Dengan demikian, jaringan chordal Amphioxus gastrula memiliki kekuatan induksi saraf, sementara jaringan mesodermal dan endodermal memiliki sedikit kekuatan induktif.

(3) Pada ikan bertulang, induksi embrio berkembang baik sekunder dihasilkan dengan mentransplantasikan tepi posterior blastodisc yang sesuai dengan bibir dorsal blastopori, ke dalam blastocoel embrio lain (Gbr. 7) atau dengan mentransplantasikan chordamesoderm dan ektoderm. Induksi saraf juga diperoleh dengan mentransplantasikan bibir dorsal blastopore di sturgeon.

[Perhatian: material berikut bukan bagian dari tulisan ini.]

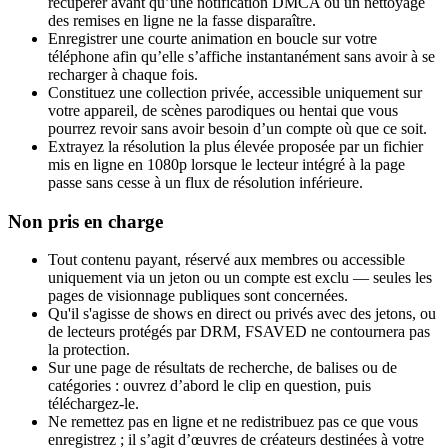
récupérer avant qu’une notification DMCA ou un nettoyage
des remises en ligne ne la fasse disparaître.
Enregistrer une courte animation en boucle sur votre
téléphone afin qu’elle s’affiche instantanément sans avoir à se
recharger à chaque fois.
Constituez une collection privée, accessible uniquement sur
votre appareil, de scènes parodiques ou hentai que vous
pourrez revoir sans avoir besoin d’un compte où que ce soit.
Extrayez la résolution la plus élevée proposée par un fichier
mis en ligne en 1080p lorsque le lecteur intégré à la page
passe sans cesse à un flux de résolution inférieure.
Non pris en charge
Tout contenu payant, réservé aux membres ou accessible
uniquement via un jeton ou un compte est exclu — seules les
pages de visionnage publiques sont concernées.
Qu'il s'agisse de shows en direct ou privés avec des jetons, ou
de lecteurs protégés par DRM, FSAVED ne contournera pas
la protection.
Sur une page de résultats de recherche, de balises ou de
catégories : ouvrez d’abord le clip en question, puis
téléchargez-le.
Ne remettez pas en ligne et ne redistribuez pas ce que vous
enregistrez ; il s’agit d’œuvres de créateurs destinées à votre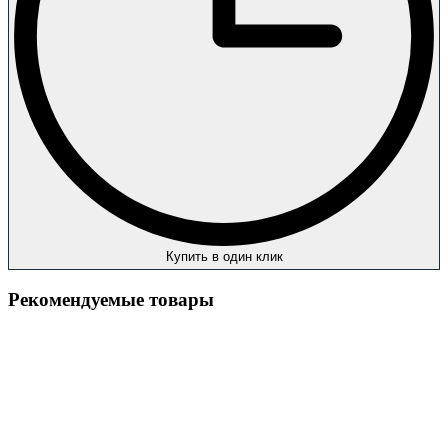
Купить в один клик
Рекомендуемые товары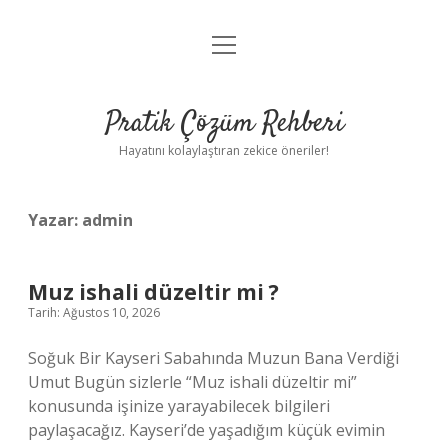
menüyü
Anasayfa
aç
Gizlilik Politikası
Pratik Çözüm Rehberi
Yasal Uyarı
Hayatını kolaylaştıran zekice öneriler!
Hakkımızda
Yazar:
admin
Muz ishali düzeltir mi ?
Tarih: Ağustos 10, 2026
Soğuk Bir Kayseri Sabahında Muzun Bana Verdiği
Umut Bugün sizlerle “Muz ishali düzeltir mi”
konusunda işinize yarayabilecek bilgileri
paylaşacağız. Kayseri’de yaşadığım küçük evimin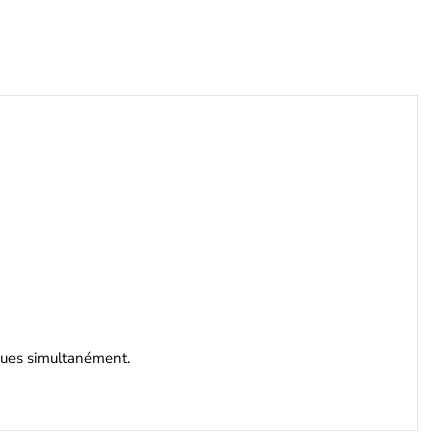
iques simultanément.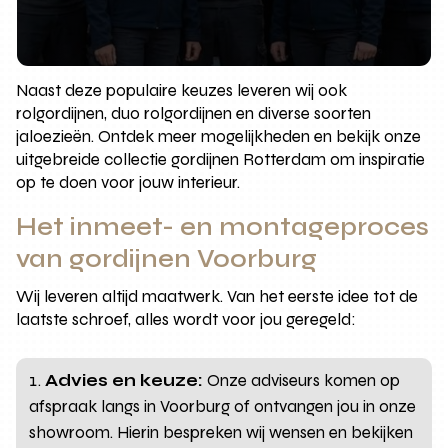
Naast deze populaire keuzes leveren wij ook
rolgordijnen, duo rolgordijnen en diverse soorten
jaloezieën. Ontdek meer mogelijkheden en bekijk onze
uitgebreide collectie gordijnen Rotterdam om inspiratie
op te doen voor jouw interieur.
Het inmeet- en montageproces
van gordijnen Voorburg
Wij leveren altijd maatwerk. Van het eerste idee tot de
laatste schroef, alles wordt voor jou geregeld:
Advies en keuze:
Onze adviseurs komen op
afspraak langs in Voorburg of ontvangen jou in onze
showroom. Hierin bespreken wij wensen en bekijken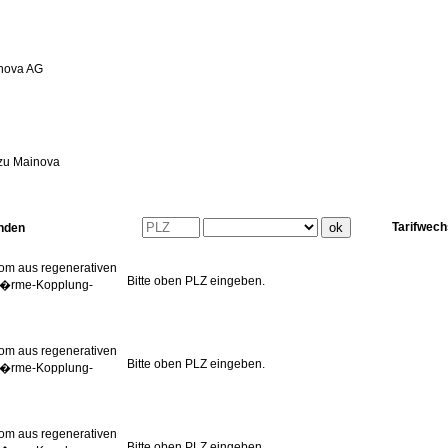
zu Mainova
Tarifwech
unden
rom aus regenerativen
Bitte oben PLZ eingeben.
-W�rme-Kopplung-
rom aus regenerativen
Bitte oben PLZ eingeben.
-W�rme-Kopplung-
rom aus regenerativen
Bitte oben PLZ eingeben.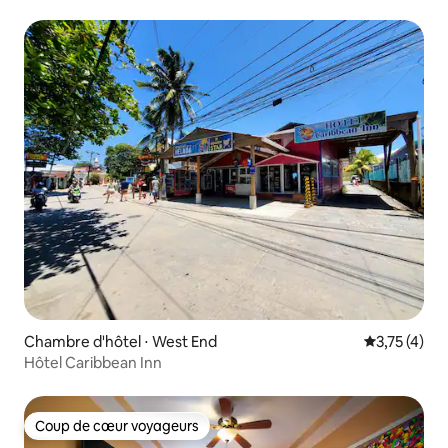
Chambre d'hôtel ⋅ West End
Évaluation m
3,75 (4)
Hôtel Caribbean Inn
Coup de cœur voyageurs
Coup de cœur voyageurs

(4) Pada katak, induksi embrio sekunder dapat dihasilkan oleh bibir dorsal blastopori yang ditransplantasikan ke dalam blastocoel gastrula muda, dengan cara yang hampir sama seperti pada kadal air dan salamandar.

(5) Pada reptil archenteron memiliki aktivitas penginduksian yang sama seperti pada vertebrata lain tetapi tidak ada bukti eksperimental terjadinya induktor saraf.

(6) Pada burung keberadaan organisator utama ditetapkan oleh Waddington dan rekan kerjanya. Separuh anterior dari garis primitif adalah bagian penginduksi yang mirip dengan bibir blastopori pada amfibi. Dalam percobaan, seluruh blastoderm dikeluarkan dari telur pada awal gastrulasi dan ditanam secara in vitro pada bekuan plasma darah.

Dari embrio lain, bagian dari garis primitif kemudian disisipkan antara epiblast dan hypoblast, induksi embrio sekunder diperoleh. Coretan primitif ditemukan bergantung pada hipoblas yang mendasari untuk pembentukannya (Gbr. 8).

(7) Induksi saraf yang berhasil dilakukan pada embrio kelinci dengan membudidayakan blastodisc awal pada bekuan plasma dan menanamkan coretan primitif anak ayam sebagai induktor. Jaringan dari gastrula mamalia ditemukan memiliki kompetensi untuk induksi saraf. Ujung anterior embrio kelinci, dengan dua pasang somit, menginduksi pelat saraf pada embrio ayam saat ditempatkan di bawah blastoderm ayam.

Jenis lain dari induksi embrionik:

Seiring dengan pertumbuhan gastrulasi, berbagai sistem organ embrio mulai berdiferensiasi dan memperoleh kekuatan untuk menginduksi diferensiasi struktur atau organ yang kemudian terbentuk seperti mata, telinga, tungkai dan paru-paru, dll. Organ-organ ini mengembangkan sifat pengorganisasian dan menjadi sumber induksi.

Oleh karena itu, rangkaian penyelenggara ini dapat disebut sebagai penyelenggara sekunder, tersier, dan kuaterner. Perkembangan progresif organ embrionik bergantung pada induksi berurutan. Satu jaringan embrionik berinteraksi dengan yang berdekatan dan mendorongnya untuk berkembang dan proses ini berlanjut secara berurutan.

Perkembangan mata:

Chorda mesoderm, pengatur utama menginduksi pembentukan otak depan dan area optik di bagian anterior embrio. Daerah optik evaginates membentuk vesikel optik. Dengan invaginasi berubah menjadi struktur seperti cawan berdinding ganda, cawan optik yang bertindak sebagai pengatur sekunder untuk menginduksi pembentukan pengatur tersier untuk membentuk kornea.

Lapisan mesenkim yang tertinggal di depan bilik mata depan bergabung dengan ektoderm somatik (epidermis) di atasnya dan membentuk kornea, koroid, dan sklera (Gbr. 9). Dengan demikian seluruh proses perkembangan tampaknya menjadi penyebab induksi dan interaksi saja. Jumlah induksi sekunder atau tersier seperti alur hidung, vesikel optik, lensa, kornea dan sebagainya melibatkan reaksi ektodermal.